Blood Brothers
- Cover of the first edition
- Author: Brian Lumley
- Cover artist: George Underwood
- Language: English
- Series: Necroscope series
- Genre: Horror, Science fiction, Adventure
- Publisher: Roc UK
- Publication date: 1992
- Publication place: United Kingdom
- Media type: Print (hardback & paperback)
- Preceded by: Necroscope V: Deadspawn (1991)
- Followed by: The Last Aerie (1993)

= Blood Brothers (Lumley novel) =

1992 book by Brian Lumley

Blood Brothers is the sixth book in the Necroscope series by British writer Brian Lumley. This was the first book in the Vampire World Trilogy. It was released in 1992.

==Plot==
It is revealed that after the Battle in the Garden (Necroscope III: The Source), while recovering from the ravaging of his mind by his son, The Dweller, Harry Keogh, fathered two sons unknowingly with a Szgany woman Nana Kiklu, in Starside/Sunside. The book covers the boys growing up among the Szgany of Lardis Lidesci. With the vampires destroyed (Necroscope V: Deadspawn) by Harry Keogh and Lady Karen with the help of the wolf, The Dweller the Szgany have stopped traveling and settled into towns. The boys grow up with their mother in the Lidesci town named Settlement with their friends and especially a girl named Misha and Lardis' son Jason. The boys suffer from dreams and sometimes nightmares of people whispering in their graves and they also talk to three wild wolves who for reasons unknown to them call the boys their uncles.

We also learn of a long-forgotten part of the world to the far east of the known Starside/Sunside. Discovered a long time ago by an exiled Wamphyri Lords Turgo Zolte, it is now home to around 40 Wamphyri Lords and Ladies and similar Szgany tribes all under the command of the Lord Vormulac Unsleep. But whereas the Szgany of old Starside fights back against the Wamphyri, the Szgany in Turgosheim have become worn down and supplicant. They settle in towns and allow the many Wamphyri to visit and take as they want, using a tithe system where they are forced to choose or find a certain number of "volunteers" to be taken and used by the Wamphyri. Aggravated and tired of the Turgosheim life and aware that the land in the west is free of vampires, a group of six travelers flee Turgosheim for the west.
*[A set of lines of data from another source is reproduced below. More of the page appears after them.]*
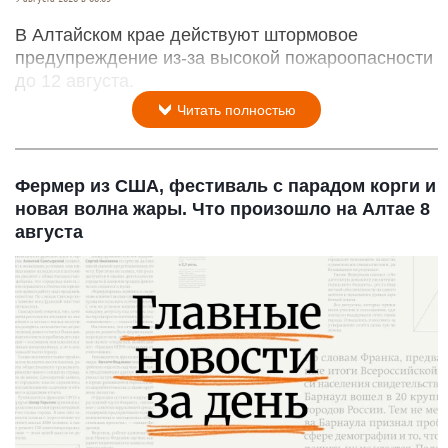
В Алтайском крае действуют штормовое
предупреждение из-за высокой пожароопасности
до 12 августа.
Читать полностью
Фермер из США, фестиваль с парадом корги и
новая волна жары. Что произошло на Алтае 8
августа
As they grow older Nathan and Nestor's once close relationship deteriorates due in part because of their affection for Misha. While they are fighting over the Szgany girl, their unprepared village is attacked by the Wamphyri led by Wratha. After the attack Nathan journeys away from Settlement, believing his mother, brother, and Misha have been taken by the Wamphyri. He ends up alone, weary and destitute, and ready to die in the desert. His dead speak thoughts are answered by a dead elder of the underground desert dwellers, the telepathic Thyre. Wanting to help Nathan, the dead Thyre Rogei guides him to a resting place of their ancients, where he is found by the guards there.

Nestor, also injured in the attack on the village, ends up in the hills, his memory damaged due to a head injury and believing he is a Wampnyri Lord. Nestor witnesses a duel between two rival Wamphyri Lords, Vasagi the Suck and Wran Killglance, who are part of Wrathas group out of Turgosheim. His intervention in the form of a crossbow bolt fired into Vasagi allows the Killglance Brother to win. He is then "rewarded" by Wran for his help with Vasagi's egg and he becomes Wamphyri.

Nathan, previously shunned by the dead of the Szgany, is immediately taken in by the Thyre. He becomes famous among them and communicates with their dead and makes many friends. Nathan becomes a conduit for the dead Thyre to talk to and teach the living Thyre. He helps reunite lost loved ones and tells them of new contraptions and inventions they have designed while dead. Learning to use his telepathy while traveling east with the Thyre across their many towns and underground outposts, Nathan eventually ends up in Turgosheim.

In Turgosheim Nathan finds a supplicant Szgany tribe and is put into the tithe, where he is taken to the manse of the Wampnyri Lord Maglore The Mage. Intrigued by Nathan's intelligence, colours and demeanour, Maglore does not vampirise him, instead choosing to keep him around as a companion or "pet". Nathan spends many months in Maglore's manse learning about Turgosheim and he also meets another untouched human, the Szgany girl Orlea. All the time keeping his powers and mentalism hidden from the Wamphyri, Lord Nathan eventually 'escapes' on a flyer and goes back to western sunside and the Szgany Lidesci, where he is reunited with his mother and marries Misha.

Upon Nathan's return, Nestor senses him and is enraged to find him back. Believing in his broken mind that Nathan is an "old enemy," Nestor attacks Nathan and Misha along with his lieutenant Zahar. Injured in the brisk skirmish, Nestor's flyer crashes near a leper colony, but not before Nathan is thrown through the Perchorsk gate by Zahar on Nestors orders.